* INSTRUCTIONS FOR THE TASK: In your copy, include every entry exactly as written but no pictures.

___ AVAILABLE DATA ___

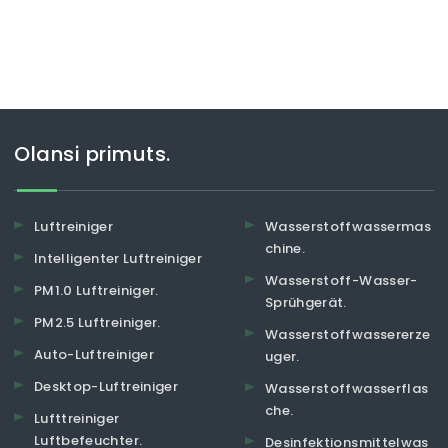
Olansi primuts.
Luftreiniger
Wasserstoffwassermas
chine.
Intelligenter Luftreiniger
Wasserstoff-Wasser-
PM1.0 Luftreiniger.
Sprühgerät.
PM2.5 Luftreiniger.
Wasserstoffwassererze
Auto-Luftreiniger
uger.
Desktop-Luftreiniger
Wasserstoffwasserflas
che.
Lufttreiniger
Luftbefeuchter.
Desinfektionsmittelwas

___

* EXERCISE SOLUTION:
Olansi primuts.
Luftreiniger
Wasserstoffwassermas
chine.
Intelligenter Luftreiniger
Wasserstoff-Wasser-
PM1.0 Luftreiniger.
Sprühgerät.
PM2.5 Luftreiniger.
Wasserstoffwassererze
Auto-Luftreiniger
uger.
Desktop-Luftreiniger
Wasserstoffwasserflas
che.
Lufttreiniger
Luftbefeuchter.
Desinfektionsmittelwas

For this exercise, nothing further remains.